To test this, you will have to use uv sync --group all --extra torch-cpu or similar (see comments below).

Some notes about the implementation:

the neural network architecture should be pretty much the same as before, although some tensors have a different shape than before (not transposed as they used to be)
there may be differences in the optimizer setup and loss calculation; I didn't look too closely at them
the old code displayed top_k_categorical_accuracy, but this was not easily available in PyTorch, so I switched to using the nDCG metric from the torchmetrics package
the progress bar shown during training now uses tdqm, so it looks a bit different than the Keras one; it is also displayed on stderr and not stdout as the old one used to be
the old code showed a detailed error message when model loading failed; I couldn't figure out (yet) how to do that with PyTorch models, but the model is stored with metadata (python version, torch version etc.) that may be helpful in implementing such an error message later on if it turns out to be necessary.
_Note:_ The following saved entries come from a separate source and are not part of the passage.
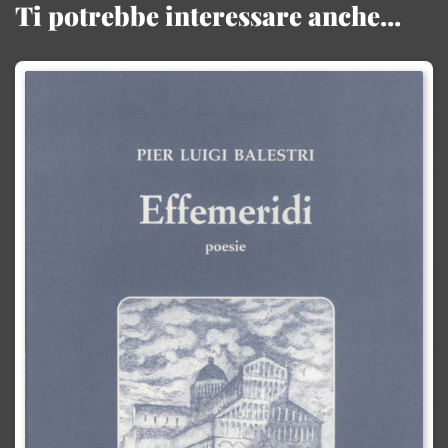
Ti potrebbe interessare anche...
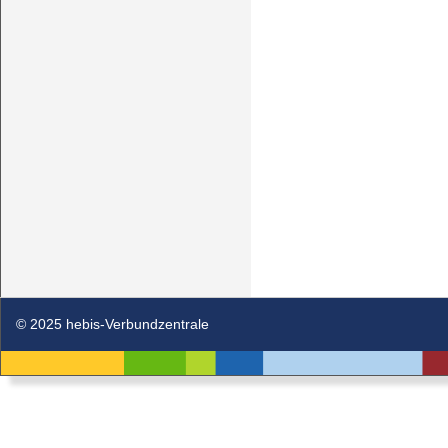
© 2025 hebis-Verbundzentrale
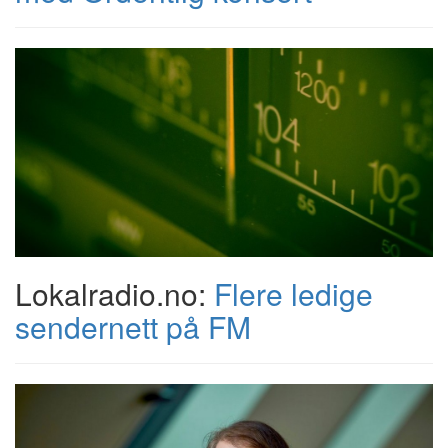
Lokalradio.no:
Flere ledige
sendernett på FM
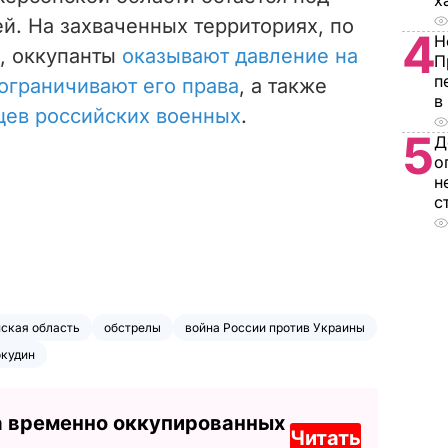
х
й. На захваченных территориях, по
4
Н
, оккупанты
оказывают давление на
П
п
ограничивают его права
, а также
в
цев российских военных
.
5
Д
о
н
с
ская область
обстрелы
война России против Украины
окудин
а временно оккупированных
Читать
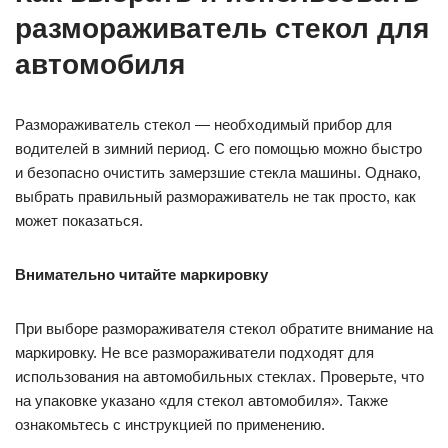
размораживатель стекол для
автомобиля
Размораживатель стекол — необходимый прибор для
водителей в зимний период. С его помощью можно быстро
и безопасно очистить замерзшие стекла машины. Однако,
выбрать правильный размораживатель не так просто, как
может показаться.
Внимательно читайте маркировку
При выборе размораживателя стекол обратите внимание на
маркировку. Не все размораживатели подходят для
использования на автомобильных стеклах. Проверьте, что
на упаковке указано «для стекол автомобиля». Также
ознакомьтесь с инструкцией по применению.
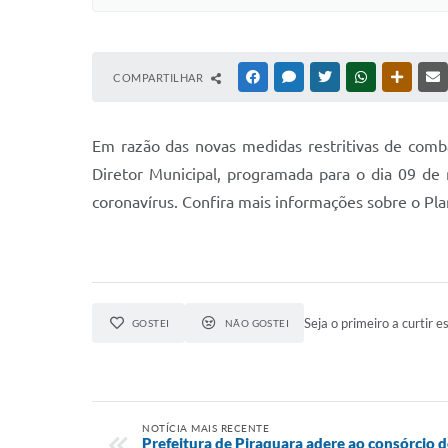
COMPARTILHAR
FACEBOOK
MESSENGER
TWITTER
WHATSAPP
OUTRAS
Em razão das novas medidas restritivas de comb
Diretor Municipal, programada para o dia 09 de
coronavírus. Confira mais informações sobre o Pla
Seja o primeiro a curtir es
GOSTEI
NÃO GOSTEI
NOTÍCIA MAIS RECENTE
Prefeitura de Piraquara adere ao consórcio 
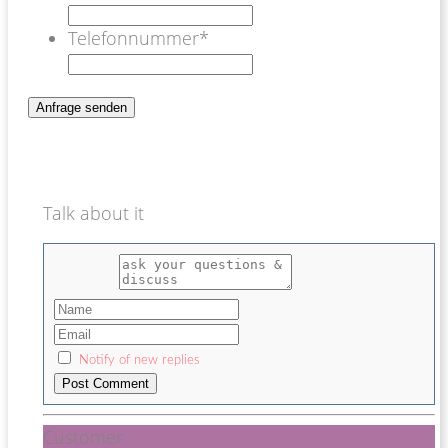
Telefonnummer
*
Talk about it
Notify of new replies
Customer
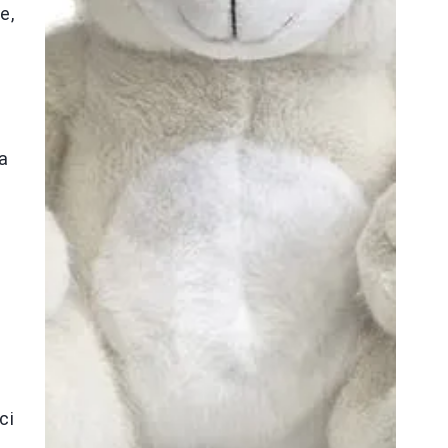
e,
ja
ci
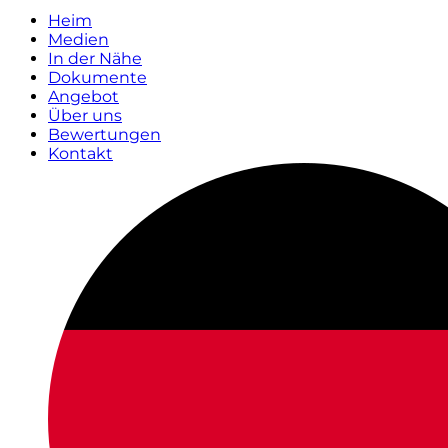
Heim
Medien
In der Nähe
Dokumente
Angebot
Über uns
Bewertungen
Kontakt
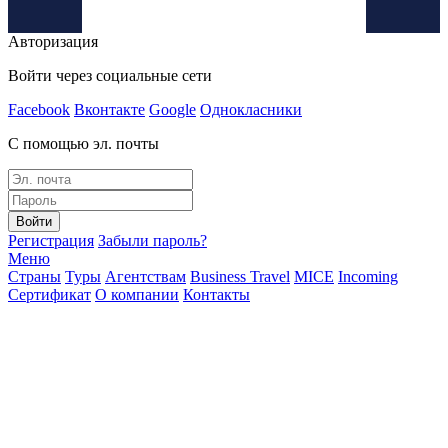
Авторизация
Войти через социальные сети
Facebook
Вконтакте
Google
Однокласники
С помощью эл. почты
Войти
Регистрация
Забыли пароль?
Меню
Страны
Туры
Агентствам
Business Travel
MICE
Incoming
Сертификат
О компании
Контакты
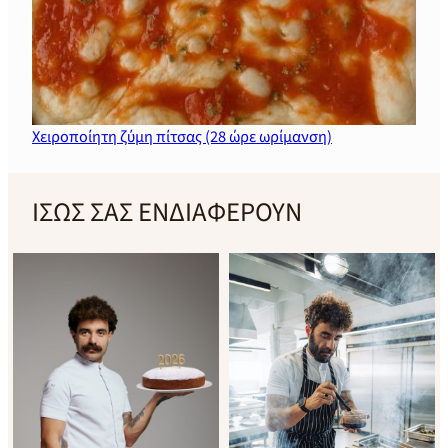
Χειροποίητη ζύμη πίτσας (28 ώρε ωρίμανση)
ΙΣΩΣ ΣΑΣ ΕΝΔΙΑΦΕΡΟΥΝ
In general, the models should be pretty much PyTorch-version-agnostic so there may not be a need for this.
I only defined torch-cpu and torch-cu128 extras for now, but I think the setup could quite easily be extended to other PyTorch variants such as CUDA 12.6 or 13.0, ROCm or Intel XPU, though obviously these would require more configuration in pyproject.toml

I have not yet measured how well this performs in terms of quality, computational performance or memory usage.

Fixes #895

codecov · 2026-01-13T11:43:59Z

Codecov Report

✅ All modified and coverable lines are covered by tests.
✅ Project coverage is 99.63%. Comparing base (27e4ac7) to head (f949e1c).

Additional details and impacted files

@@            Coverage Diff             @@
##             main     #926      +/-   ##
==========================================
- Coverage   99.63%   99.63%   -0.01%     
==========================================
  Files         103      103              
  Lines        8238     8226      -12     
==========================================
- Hits         8208     8196      -12     
  Misses         30       30

☔ View full report in Codecov by Sentry.
📢 Have feedback on the report? Share it here.

🚀 New features to boost your workflow:

❄️ Test Analytics: Detect flaky tests, report on failures, and find test suite problems.

…now)

…ctionality (for now)

osma · 2026-01-15T14:57:51Z

Selecting of the PyTorch variant (CPU or CUDA x.y or ROCm or...) when setting up the development environment using uv sync has been a headache, but I think I've found a workable solution. It's not super elegant, but at least it seems to work.

The problem is that uv sync wants to perform "universal resolution", that is, resolve all the transitive dependencies once and for all, then write the result into the uv.lock file. This can be parameterized by OS, Python version and some other factors, but not by anything that the user could set when running uv sync. Since different PyTorch variants have different dependencies (e.g. CUDA libraries), dependencies for each of them would have to be resolved separately.

But fortunately, it is possible to have some degree of control over the resolution by setting up "extras" and then declaring a "conflict" between them. This causes uv to "fork" the resolution into different "branches", each having their own dependency tree.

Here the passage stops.